Hussein-Suale was an undercover journalist. In 2018, he was part of a team whose investigation of widespread corruption in Ghanaian and international soccer exposed more than 100 referees taking bribes, resulted in outright dissolution of the Ghana Football Association and led to a lifetime FIFA ban for Mr. Kwesi Nyantakyi, who was a member of the FIFA Council, the sport’s supreme international governing body.
When the results of that anti-corruption investigation became public in mid-2018, Hussein-Suale was targeted with outrageous threats of violence by Kennedy Agyapong, a member of the Ghanaian parliament and media executive with close ties to those directly implicated in Hussein-Suale’s journalism.
In May and June 2018, Agyapong openly called for violence against Hussein-Suale, published his photograph and publicised his whereabouts. Agyapong’s actions were condemned at the time by the Committee to Protect Journalists and Reporters Without Borders.

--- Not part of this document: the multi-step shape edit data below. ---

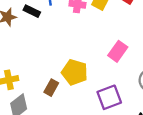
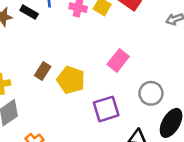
brown rectangle: (51, 88) -> (43, 71), moved

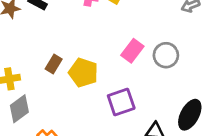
gray circle: (151, 93) -> (166, 55), moved

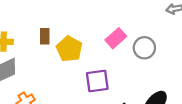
brown rectangle: (54, 64) -> (45, 36), turned -42

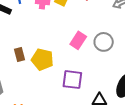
purple square: (97, 81) -> (72, 80), turned 30

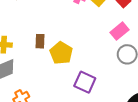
pink rectangle: (78, 40) -> (119, 31), moved

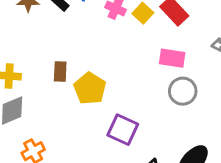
pink rectangle: (119, 31) -> (172, 58), turned 48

On Friday morning, Congressman Johnson wrote to the State Department to request that US diplomatic authorities report to Congress regarding:
- Assess the potential scope of U.S. diplomatic, law enforcement, and intelligence support for the Government of Ghana’s investigation of Hussein-Suale’s death, including potential Federal Bureau of Investigation support via the Office of the Legal Attaché at the US Embassy in Accra;
- Conduct an independent assessment of the murder and the quality and scope of the Ghanaian government’s investigation; and
- Determine what sanctions may be levied against Kennedy Agyapong MP, including a ban on travel to the US, a ban on access to the US banking system for Agyapong and his businesses, and any other appropriate and applicable sanctions.

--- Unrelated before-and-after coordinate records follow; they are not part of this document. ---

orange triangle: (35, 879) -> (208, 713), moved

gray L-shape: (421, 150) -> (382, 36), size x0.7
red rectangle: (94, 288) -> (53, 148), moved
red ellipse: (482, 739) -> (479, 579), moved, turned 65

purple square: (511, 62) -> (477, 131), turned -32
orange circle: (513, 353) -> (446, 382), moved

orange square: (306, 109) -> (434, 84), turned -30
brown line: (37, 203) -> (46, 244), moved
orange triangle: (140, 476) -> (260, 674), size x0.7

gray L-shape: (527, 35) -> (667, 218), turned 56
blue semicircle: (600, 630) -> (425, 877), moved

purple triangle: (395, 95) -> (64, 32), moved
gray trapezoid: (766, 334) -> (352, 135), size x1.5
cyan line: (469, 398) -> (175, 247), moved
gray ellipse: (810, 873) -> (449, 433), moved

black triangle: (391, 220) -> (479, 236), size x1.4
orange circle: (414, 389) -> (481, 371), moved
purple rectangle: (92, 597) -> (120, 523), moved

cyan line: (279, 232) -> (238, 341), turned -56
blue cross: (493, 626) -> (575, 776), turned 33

‘When the instigation by government officials of violence against journalists is tolerated in any country, it imperils the free press everywhere, including here in the United States,’ said Rep. Johnson. ‘The United States government should offer its powerful investigative capabilities to the Ghanaian government to help bring these killers to justice.
‘When unscrupulous politicians and public figures openly call for violence targeting journalists, they should be held to account. As in the case of Jamal Khashoggi, those responsible for this murder, no matter their lofty titles, must face justice.’